Collected data
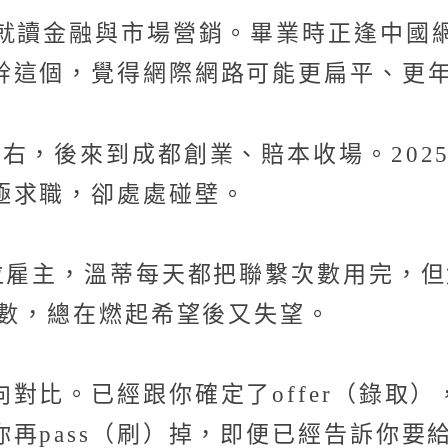
科就讀金融與市場營銷。畢業時正逢中國
幹這個，覺得網際網路可能更扁平、更
右，後來到成都創業、賠本收場。202
極求職，卻處處碰壁。
位雇主，溫蒂每天都把聯繫次數用完，
可數，總在燃起希望後又失望。
對比。已經跟你確定了offer（錄取
pass（刷）掉，即便已經告訴你要給你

Problem statement: Reproduce only the lines running from the one that contains "右，後來到成都創業、賠本收場。202" to the last line of the records.

Answer to the problem:
右，後來到成都創業、賠本收場。202
極求職，卻處處碰壁。
位雇主，溫蒂每天都把聯繫次數用完，
可數，總在燃起希望後又失望。
對比。已經跟你確定了offer（錄取
pass（刷）掉，即便已經告訴你要給你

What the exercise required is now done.